Even at its most positive the romance genre renders the hero's quest as a journey to an underworld, a harrowing of hell, and into this pattern the myth of the Dark Continent fits perfectly. Conrad dealt with these associations more consciously than other writers, producing a quest romance that foreshadows the atrocity literature of the Congo Reform Association—works such as Arthur Conan Doyle's Crime of the Congo and Mark Twain's King Leopold's Soliloquy, to name two examples by prominent novelists.53 By combining romance and exposé, Conrad creates a brilliantly ironic structure in which the diabolical Kurtz demonstrates how the Dark Continent grew dark. For Conrad the ultimate atrocity is not some form of tribal savagery but Kurtz's regression. Kurtz has been “tropenkollered” or “maddened by the tropics”; he has gone native.54 In one sense, going native was universal, because in Africa or in any foreign setting every traveler must to some extent adopt the customs of the country, eat its food, learn its language, and so on. Kurtz does something worse, of course—he betrays the ideals of the civilization he is supposedly importing from Europe. Conrad does not debunk the myth of the Dark Continent: Africa is the location of his hell on earth. But at the center of that hell is Kurtz, the would-be civilizer, the embodiment of Europe's highest and noblest values, radiating darkness.

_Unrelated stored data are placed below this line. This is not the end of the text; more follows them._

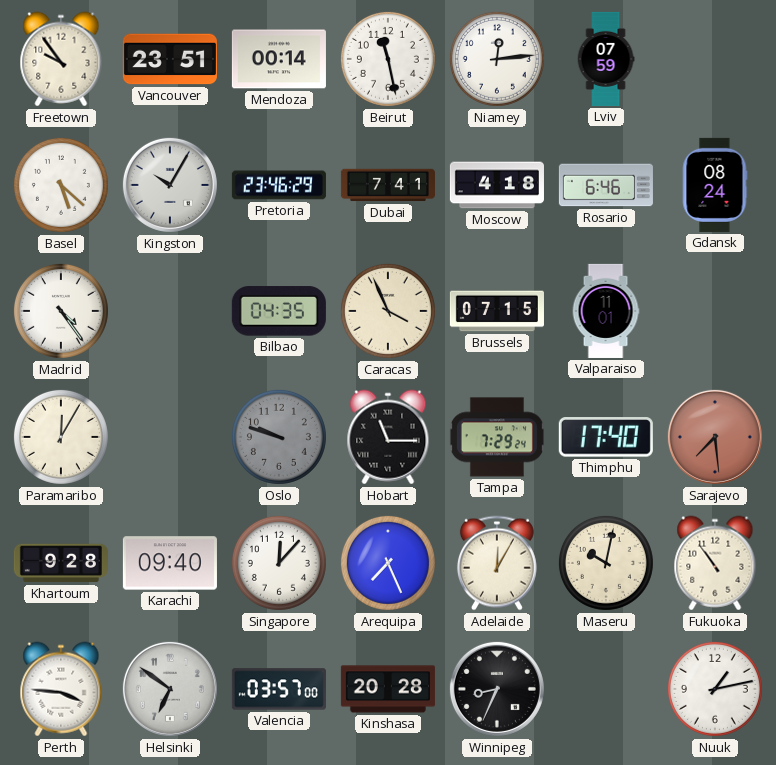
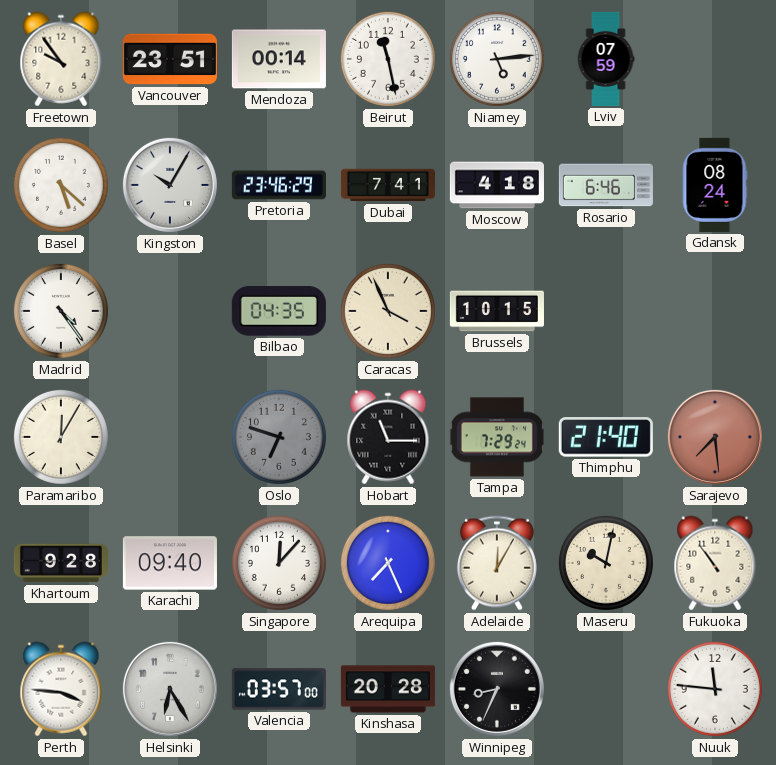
Niamey: 12:14 -> 5:14
Brussels: 07:15 -> 10:15
Valparaiso: 11:01 -> none
Oslo: 9:48 -> 6:48
Thimphu: 17:40 -> 21:40
Helsinki: 6:51 -> 6:25
Nuuk: 1:13 -> 11:46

Ian Watt identifies nine possible models for Kurtz, and the very number suggests how common it was to go native. Stanley is among these models, and so is Charles Stokes, “the renegade missionary,” who abandoned the Church Missionary Society, took a native wife, and led a wild career as a slave trader and gunrunner.55 Stokes was not particular about his stock in trade or his customers: he sold guns to Germans working against the British in East Africa, and also to French Catholic converts in Buganda waging a miniature religious war against the Protestant converts of his former colleagues. He was finally arrested and executed without trial in the Congo for selling guns to Arab slavers, his demise adding to the scandal back in Britain about King Leopold's empire. Stokes's backsliding was extreme but not unusual. “I have been increasingly struck,” wrote Johnston in 1897, “with the rapidity with which such members of the white race as are not of the best class, can throw over the restraints of civilization and develop into savages of unbridled lust and abominable cruelty.”56 Here is another way in which savages and the working class could seem alike. But Kurtz is of “the best class,” not a “lower” one: going native could happen to anyone, even to entire societies. The Boers in Charles Reade's novel A Simpleton (1873), for example, have “degenerated into white savages”; the British hero finds that Kaffir savages are “socially superior” to them, a typical assertion well before the Boer War of 1899-1902.57
Perhaps missionaries were especially susceptible to going native; at least they frequently expressed fears about regressing, about being converted to heathenism instead of converting the heathen. According to J. S. Moffat, a missionary had to be “deeply imbued with God's spirit in order to have strength to stand against the deadening and corrupting influence around him. … I am like a man looking forward to getting back to the sweet air and bright sunshine after being in a coal-mine.” Another missionary, S. T. Pruen, believed that merely witnessing heathen customs could be dangerous: “Can a man touch pitch, and not be himself defiled?”58 That Africa held strong temptations for the Victorian is evident in the frequent references to allegedly promiscuous sexual customs of Africans—in Burton's prurient anthropology, for example, or again in the sensuality that Haggard attributes to Foulata and Joseph Thomson to Ulu. Europeans found their savage impulses were never far from their civilized surfaces; the potential for being “defiled,” for going native, led them again and again to displace these impulses onto Africans, as well as onto other nonwhite peoples. Just as the social class fantasies of the Victorians (Oliver Twist, for example) often express the fear of falling into the abyss of poverty, so the myth of the Dark Continent contains the submerged fear of falling out of the light into the abyss of social and moral regression. In both cases the fear of backsliding has a powerful sexual dimension. If, as Freud argued, civilization is based on the repression of instincts, then when the demands of repression become excessive, civilization itself is liable to break down.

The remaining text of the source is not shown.